Trade Tips

Stock Trading Strategies Explained

Stock trading strategies are a particular "game plan" that outlines how you are going to participate in the stock market. The most common strategies are: day, swing, and position trading.

Conventional wisdom warns: "Do not invest more than you can afford to lose." A good strategy can protect you from losing even that amount you CAN affords to lose by protecting you from knee-jerk reactions.

Most new traders are affected by the dual demons of stock trading: Fear and Greed. Fear causes you to sell stocks at the wrong time, and greed causes you to buy stocks at the wrong time, or hold on to them for too long. Let's take a short look at the three most common strategies and see what they are all about.

What is Day Trading?

Day traders buy and sell stocks the same day. The hope to take advantage of sometimes tiny up or down ticks in a stocks price as the trading day unfolds. Their goal, at the end of the day, is to own nothing and to have made a profit.

Day trading is very risky and not for the amateur or faint of heart. One bad move can easily rack up thousands of dollars in losses. Some people are addicted to day trading which, in many way, is like any other gambling disease.

There are hundreds of books on the subject of day trading, as well as training classes and software programs all designed to give the day trader an edge in a rapidly changing market.

What is Swing Trading?

Swing Trading is named after the strategies of taking advantage of brief price swings in strongly trending stocks and riding the momentum in the trends' direction. That is, buying if the trend is up or selling short if the trend is down.
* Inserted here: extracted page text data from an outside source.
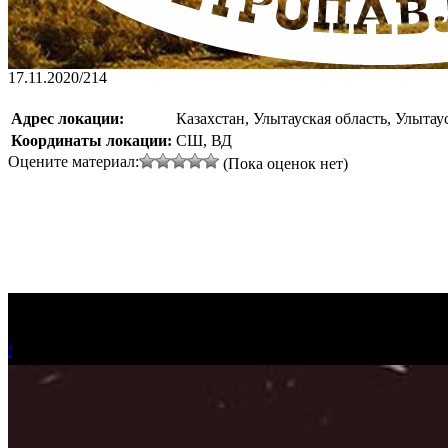
17.11.2020
/
214
Адрес локации:
Казахстан, Улытауская область, Улытау
Координаты локации:
СШ, ВД
Оцените материал:
(Пока оценок нет)
!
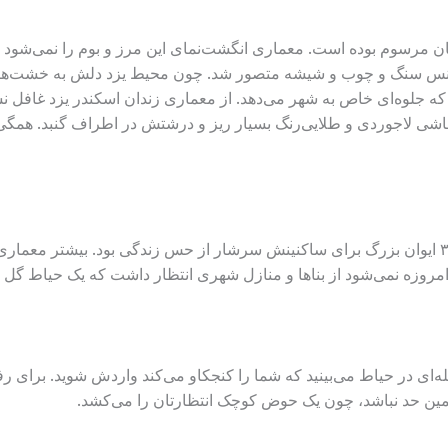
ان مرسوم بوده است. معماری انگشت‌نمای این مرز و بوم را نمی‌شود با
از جنس سنگ و چوب و شیشه متصور شد. چون محیط یزد دلش به خشت‌های
 جلوه‌ای خاص به شهر می‌دهد. از معماری زندان اسکندر یزد غافل نشو
نقاشی لاجوردی و طلایی‌رنگ بسیار ریز و درشتش در اطراف گنبد. همگ
حیاط بزرگ و مستطیلی مدرسه ضیائیه با ۳ ایوان بزرگ برای ساکنینش سرشار از حس زندگی بود. 
امروزه نمی‌شود از بناها و منازل شهری انتظار داشت که یک حیاط گل 
ر همین حد نباشد، چون یک حوض کوچک انتظارتان را می‌کشد.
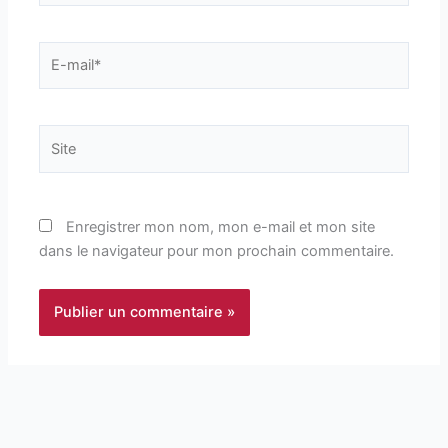
E-
mail*
Site
Enregistrer mon nom, mon e-mail et mon site
dans le navigateur pour mon prochain commentaire.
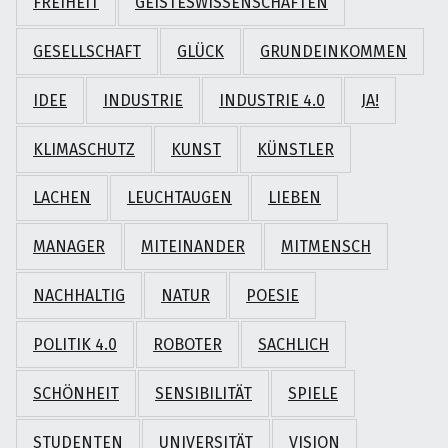
FREIHEIT
GEISTESWISSENSCHAFTEN
GESELLSCHAFT
GLÜCK
GRUNDEINKOMMEN
IDEE
INDUSTRIE
INDUSTRIE 4.0
JA!
KLIMASCHUTZ
KUNST
KÜNSTLER
LACHEN
LEUCHTAUGEN
LIEBEN
MANAGER
MITEINANDER
MITMENSCH
NACHHALTIG
NATUR
POESIE
POLITIK 4.0
ROBOTER
SACHLICH
SCHÖNHEIT
SENSIBILITÄT
SPIELE
STUDENTEN
UNIVERSITÄT
VISION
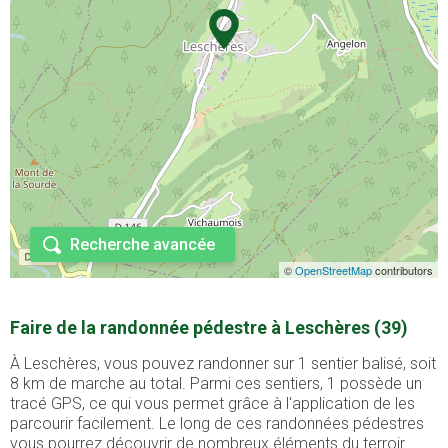
Recherche avancée
©
OpenStreetMap
contributors
Faire de la randonnée pédestre à Leschères (39)
À Leschères, vous pouvez randonner sur 1 sentier balisé, soit
8 km de marche au total. Parmi ces sentiers, 1 possède un
tracé GPS, ce qui vous permet grâce à l'application de les
parcourir facilement. Le long de ces randonnées pédestres
vous pourrez découvrir de nombreux éléments du terroir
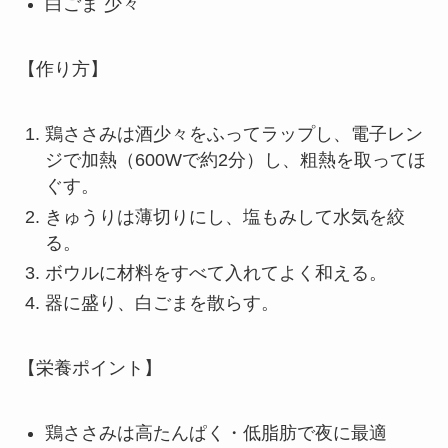
白ごま 少々
【作り方】
鶏ささみは酒少々をふってラップし、電子レン
ジで加熱（600Wで約2分）し、粗熱を取ってほ
ぐす。
きゅうりは薄切りにし、塩もみして水気を絞
る。
ボウルに材料をすべて入れてよく和える。
器に盛り、白ごまを散らす。
【栄養ポイント】
鶏ささみは高たんぱく・低脂肪で夜に最適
This if often called "riding the direction of the trend".

If you know what you are looking for, swing trading is much safer than day trading. You still get the potential gains of day trading without the minute-by-minute pressure. Swing traders hold their stocks for days or, sometimes weeks, as they watch the trend play out. Swing trading, also known as momentum investing, because you only take ownership in stocks that are making major moves. Swing trading can help you quickly build equity by rolling your money over rapidly and there is never a shortage of new opportunity.

What is Position Trading?

On the other hand, position trading (also known as investing) involves taking a position in a stock with an objective of holding onto that position for a time frame that may vary between a few days and a few months in return for a larger than normal gain. Position traders or investors generally trade the long term or secular trends and are not concerned with the day to day market volatility.

The fastest and most risk free way to make money in the markets is to identify a change of trend in the market as early as possible, take your position, ride the trend and close your position shortly after the trend reverses. In their most basic form, market trends are either "up", "down", or "sideways". Usually position traders will buy into an up trend, sell into a down trend, and stay out of the market when it isn't doing either (moving sideways).

Each of these strategies require the trader to be cautious, aware, and respectful of the market's awesome power to drain your equity account in a minute! Don't take the plunge until you have the knowledge to get you through the tough times.